Written by Jack Kearney. World Premiere. New Ghosts Theatre Company. The Old Fitz Theatre. 28 Nov – 14 Dec, 2025.
Whenever you see a dining table on a set, you know you’re in for some serious domestic drama. Jack Kearney’s Born on a Thursday delivers some hard family truths, anchored by a seamlessly powerful performance from Sharon Millerchip.
April (Sofia Nolan) has unexpectedly returned home from Europe, where she was a professional ballet dancer. Her mother Ingrid (Millerchip) greets her with an instantly cool reception. Ingrid is busy caring for her son Isaac (Owen Hasluck), who suffered a traumatic brain injury 18 months ago.
The mood is lightened by their neighbour and long-term family friend Howard (James Lugton), who is busy working in the garden. Ingrid’s old friend Estelle (Deborah Galanos) also appears, bringing warmth where Ingrid brings frost. As the months pass and the family learns to live with each other again, more buried trauma slowly surfaces.

The cast are truly excellent, offering lived-in performances that suggest decades of shared history. Among this sea of great acting though, Millerchip is the clear standout. Her portrayal of a hard-working, no-nonsense matriarch — determined not to let anyone down but with little room for anything else — is exceptional. Meanwhile, Ingrid’s mission to push the local football club to take responsibility for Isaac’s injury bubbles beneath the family tensions, adding another layer of pressure.
Sofia Nolan’s April offers both a rejection of her mother’s ethos and a reluctant respect for it. Their chemistry speaks volumes. Even with only a few exchanges about the past, it’s obvious April grew up with a demanding mother. Their natural rhythms reveal a deep and complicated history.

Isaac’s brain injury presents a challenging role for Owen Hasluck, yet his performance never wavers. I can’t judge the accuracy from personal experience, but his clarity, intention and portrayal of Isaac’s distress feel real and intense.

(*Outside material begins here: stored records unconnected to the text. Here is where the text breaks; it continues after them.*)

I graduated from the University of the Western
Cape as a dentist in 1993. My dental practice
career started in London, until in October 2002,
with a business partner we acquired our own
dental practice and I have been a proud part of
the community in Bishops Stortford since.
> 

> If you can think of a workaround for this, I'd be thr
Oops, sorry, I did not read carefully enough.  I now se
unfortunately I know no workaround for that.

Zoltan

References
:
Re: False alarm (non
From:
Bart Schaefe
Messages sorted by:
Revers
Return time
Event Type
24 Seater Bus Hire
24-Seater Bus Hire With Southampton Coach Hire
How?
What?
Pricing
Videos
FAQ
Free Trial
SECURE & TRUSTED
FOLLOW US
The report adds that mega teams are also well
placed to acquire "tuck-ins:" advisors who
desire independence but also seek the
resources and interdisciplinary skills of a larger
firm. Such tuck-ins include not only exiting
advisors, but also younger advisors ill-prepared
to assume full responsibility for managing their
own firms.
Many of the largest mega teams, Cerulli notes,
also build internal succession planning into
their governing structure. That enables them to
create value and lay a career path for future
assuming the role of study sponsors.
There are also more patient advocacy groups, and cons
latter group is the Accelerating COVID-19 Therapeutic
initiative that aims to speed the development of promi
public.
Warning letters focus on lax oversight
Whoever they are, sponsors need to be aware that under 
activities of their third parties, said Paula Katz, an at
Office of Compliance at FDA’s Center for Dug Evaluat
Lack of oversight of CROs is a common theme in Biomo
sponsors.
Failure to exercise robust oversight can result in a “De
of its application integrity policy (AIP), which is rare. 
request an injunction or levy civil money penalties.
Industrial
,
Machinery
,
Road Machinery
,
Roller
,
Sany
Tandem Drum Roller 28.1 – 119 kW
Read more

I’d also like to formally request another Old Fitz production with a Christmas connection for James Lugton in 2026. It would complete an odd but delightful trilogy of Lugton Christmas dramas after last year’s terrific Snowflake (returning at Ensemble in the new year) and now the opening Christmas-set scenes of Born on a Thursday. Once again, his work is gentle, powerful, and full of intense love.

Much of this beautiful naturalism rests on director Lucy Clements’ shoulders. Her approach is empathetic and grounded in honest emotion rather than plot mechanics. The audience is welcomed into the house (brought to life by Soham Apte’s lovely design) and invited to inhabit the rituals of this family.

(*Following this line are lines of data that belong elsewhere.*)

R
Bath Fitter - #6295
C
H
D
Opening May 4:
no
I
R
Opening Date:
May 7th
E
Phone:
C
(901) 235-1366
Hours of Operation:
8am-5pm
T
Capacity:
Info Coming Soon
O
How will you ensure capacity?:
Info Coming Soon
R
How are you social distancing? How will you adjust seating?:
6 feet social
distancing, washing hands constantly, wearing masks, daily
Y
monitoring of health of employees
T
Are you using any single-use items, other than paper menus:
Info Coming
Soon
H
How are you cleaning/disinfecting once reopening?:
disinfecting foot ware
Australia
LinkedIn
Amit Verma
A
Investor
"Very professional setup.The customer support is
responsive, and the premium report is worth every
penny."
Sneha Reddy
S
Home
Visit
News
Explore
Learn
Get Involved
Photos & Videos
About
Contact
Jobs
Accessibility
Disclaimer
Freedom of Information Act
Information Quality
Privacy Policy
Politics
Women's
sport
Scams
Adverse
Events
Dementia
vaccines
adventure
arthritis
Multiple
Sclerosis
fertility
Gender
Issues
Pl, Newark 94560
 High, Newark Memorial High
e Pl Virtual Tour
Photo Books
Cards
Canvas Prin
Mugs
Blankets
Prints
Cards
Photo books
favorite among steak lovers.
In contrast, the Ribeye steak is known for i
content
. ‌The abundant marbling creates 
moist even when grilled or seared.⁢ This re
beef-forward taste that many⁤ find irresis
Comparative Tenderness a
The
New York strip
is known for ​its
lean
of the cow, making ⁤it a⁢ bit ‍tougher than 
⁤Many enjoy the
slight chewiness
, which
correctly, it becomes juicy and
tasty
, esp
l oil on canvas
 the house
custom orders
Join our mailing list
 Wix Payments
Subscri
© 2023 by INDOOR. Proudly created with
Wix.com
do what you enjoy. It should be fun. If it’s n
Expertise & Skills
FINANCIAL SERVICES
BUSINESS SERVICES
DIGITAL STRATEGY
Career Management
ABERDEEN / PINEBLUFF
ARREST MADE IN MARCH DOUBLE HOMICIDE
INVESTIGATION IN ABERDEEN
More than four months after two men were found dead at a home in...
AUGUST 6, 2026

Despite commentary surrounding the production, the sporting injury is not the centre of the narrative. It serves instead as a point of pressure on all the characters. Life’s unfairness presses down on each of them, and while they deal with their own struggles, Isaac is never treated as a problem to be solved. He is part of the fabric of their day-to-day existence. While his challenges are more obvious, he is not the only one with scars to deal with.

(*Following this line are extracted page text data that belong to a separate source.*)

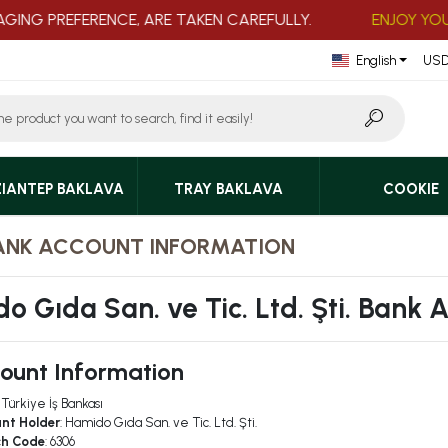
NG PREFERENCE, ARE TAKEN CAREFULLY.
ENJOY YOUR 
English
USD
IANTEP BAKLAVA
TRAY BAKLAVA
COOKIE
ANK ACCOUNT INFORMATION
o Gıda San. ve Tic. Ltd. Şti. Bank 
ount Information
: Türkiye İş Bankası
nt Holder
: Hamido Gıda San. ve Tic. Ltd. Şti.
ch Code
: 6306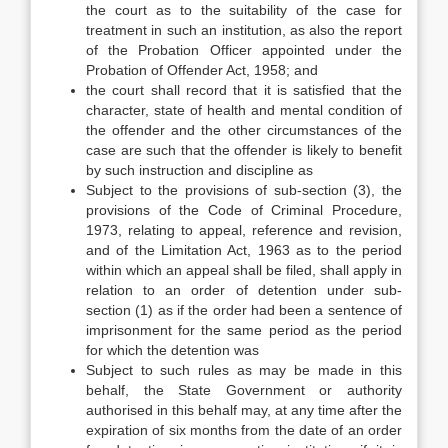
the court as to the suitability of the case for
treatment in such an institution, as also the report
of the Probation Officer appointed under the
Probation of Offender Act, 1958; and
the court shall record that it is satisfied that the
character, state of health and mental condition of
the offender and the other circumstances of the
case are such that the offender is likely to benefit
by such instruction and discipline as
Subject to the provisions of sub-section (3), the
provisions of the Code of Criminal Procedure,
1973, relating to appeal, reference and revision,
and of the Limitation Act, 1963 as to the period
within which an appeal shall be filed, shall apply in
relation to an order of detention under sub-
section (1) as if the order had been a sentence of
imprisonment for the same period as the period
for which the detention was
Subject to such rules as may be made in this
behalf, the State Government or authority
authorised in this behalf may, at any time after the
expiration of six months from the date of an order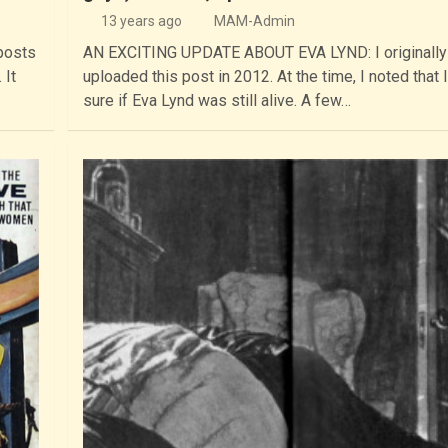
13 years ago
MAM-Admin
posts
AN EXCITING UPDATE ABOUT EVA LYND: I originally
 It
uploaded this post in 2012. At the time, I noted that 
sure if Eva Lynd was still alive. A few…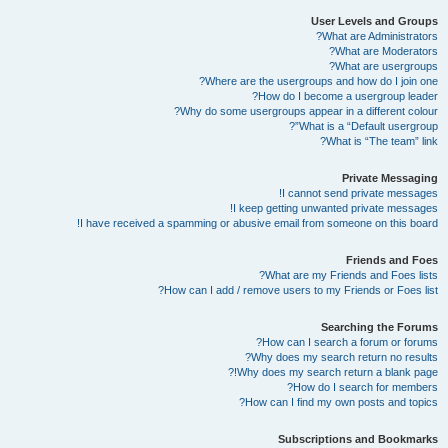
User Levels and Groups
What are Administrators?
What are Moderators?
What are usergroups?
Where are the usergroups and how do I join one?
How do I become a usergroup leader?
Why do some usergroups appear in a different colour?
What is a “Default usergroup”?
What is “The team” link?
Private Messaging
I cannot send private messages!
I keep getting unwanted private messages!
I have received a spamming or abusive email from someone on this board!
Friends and Foes
What are my Friends and Foes lists?
How can I add / remove users to my Friends or Foes list?
Searching the Forums
How can I search a forum or forums?
Why does my search return no results?
Why does my search return a blank page!?
How do I search for members?
How can I find my own posts and topics?
Subscriptions and Bookmarks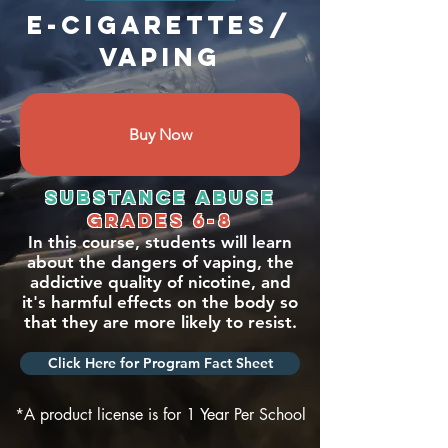
E-cigarettes/
Vaping
Buy Now
Substance abuse
grades 6-8
In this course, students will learn
about the dangers of vaping, the
addictive quality of nicotine, and
it's harmful effects on the body so
that they are more likely to resist.
Click Here for Program Fact Sheet
*A product license is for 1 Year Per School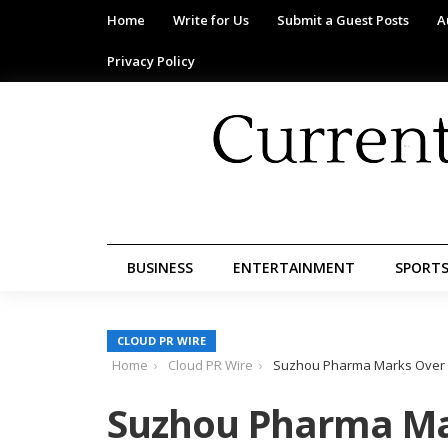
Home
Write for Us
Submit a Guest Posts
A
Privacy Policy
BUSINESS
ENTERTAINMENT
SPORT
CLOUD PR WIRE
Home
Cloud PR Wire
Suzhou Pharma Marks Over 5
Suzhou Pharma Ma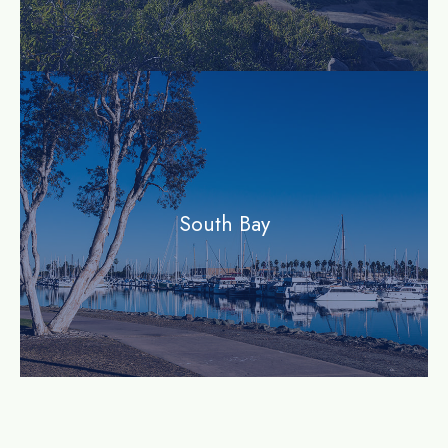
community
South Bay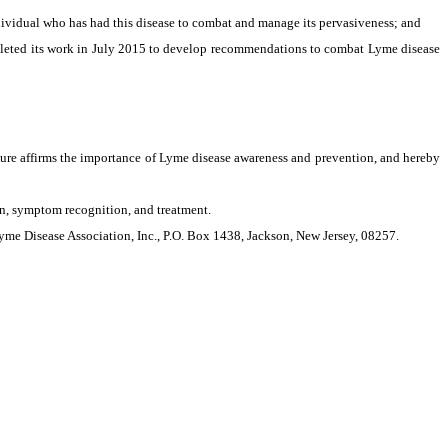
ividual who has had this disease to combat and manage its pervasiveness; and
leted its work in July 2015 to develop recommendations to combat Lyme disease
ature affirms the importance of Lyme disease awareness and prevention, and hereby
, symptom recognition, and treatment.
e Disease Association, Inc., P.O. Box 1438, Jackson, New Jersey, 08257.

Kearney’s script is well crafted, though a little woolly in places. His dialogue rings with truth — it sounds like the way people really speak, occasionally lifted by the sort of one-liner we all wish we could summon in the moment. The play isn’t particularly plot-driven, and at over two and a half hours, it does start to waver as some scenes linger.
What you’ll carry with you at the end is Sharon Millerchip’s extraordinary performance as a mother willing to go to the ends of the earth for her children. We don’t see her on our stages nearly enough, so make the most of this chance to watch her own the space.